Abstract

Background: Chronic Kidney Disease is one of the major complications of Diabetic patients. Cardiovascular mortality increases in patient with diabetes and more so with diabetic CKD. Clinician treating diabetic CKD finds option limited as metformin is considered contraindicated when serum creatinine is greater than 1.5 mg/dl in males and greater than 1.4 mg/dl in females. The primary aim of the study is to evaluate the efficacy of metformin in terms of glycemic control in patient with diabetic stage 3 and 4 CKD.
 Methods: This is Randomised open labelled clinical trial done in the Department of Internal Medicine, B. P. Koirala Institute of Health Sciences, Dharan, Nepal. Primary end point were glycemic status at 6 months as defined by with fasting, post prandial blood sugar, glycosylated hemoglobin in comparison to baseline.

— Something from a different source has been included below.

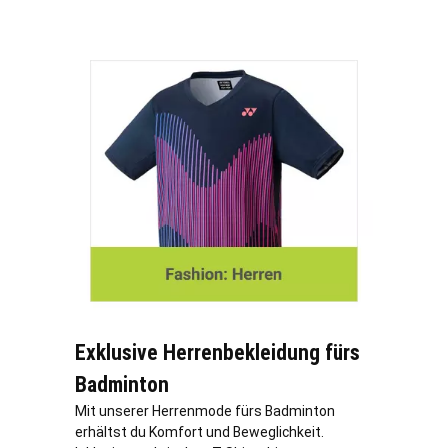
Exklusive Herrenbekleidung fürs
Badminton
Mit unserer Herrenmode fürs Badminton
erhältst du Komfort und Beweglichkeit.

 Results: Altogether 73 diabetic patients with diabetic CKD stage 3 and 4 were included in the study. 41 patients were included in insulin group and 32 patients in metformin group. In metformin group, the fasting and past prandial blood sugar declined progressively compared to insulin group, where fasting and post prandial blood sugar declined more rapidly.

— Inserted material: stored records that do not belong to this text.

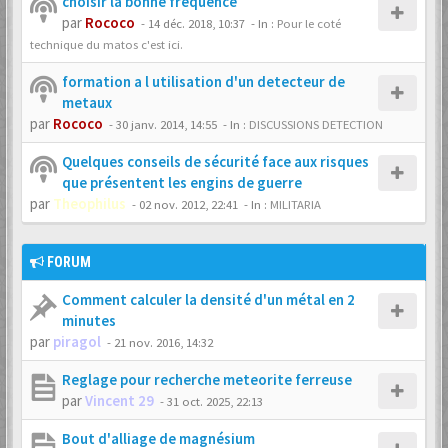
choisir la bonne fréquence
par
Rococo
-
14 déc. 2018, 10:37
- In :
Pour le coté
technique du matos c'est ici.
formation a l utilisation d'un detecteur de
metaux
par
Rococo
-
30 janv. 2014, 14:55
- In :
DISCUSSIONS DETECTION
Quelques conseils de sécurité face aux risques
que présentent les engins de guerre
par
Theophilus
-
02 nov. 2012, 22:41
- In :
MILITARIA
FORUM
Comment calculer la densité d'un métal en 2
minutes
par
piragol
-
21 nov. 2016, 14:32
Reglage pour recherche meteorite ferreuse
par
Vincent 29
-
31 oct. 2025, 22:13
Bout d'alliage de magnésium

 Conclusions: Metformin is found to be efficacious in diabetic CKD as it had already proved to be effective in diabetes without CKD. In this study metformin was not associated with lactic acidosis and the level of lactate with metformin treatment was similar to that of treatment with insulin. The vast majority of case reports relating metformin to lactic acidosis report at least one other disease/illness that could result in lactic acidosis. Despite increasing disregard of contraindications to metformin by physicians, the incidence of lactic acidosis has not increased, as does the result of this study. So metformin may be safe even in patients with diabetic CKD stage 3 and 4.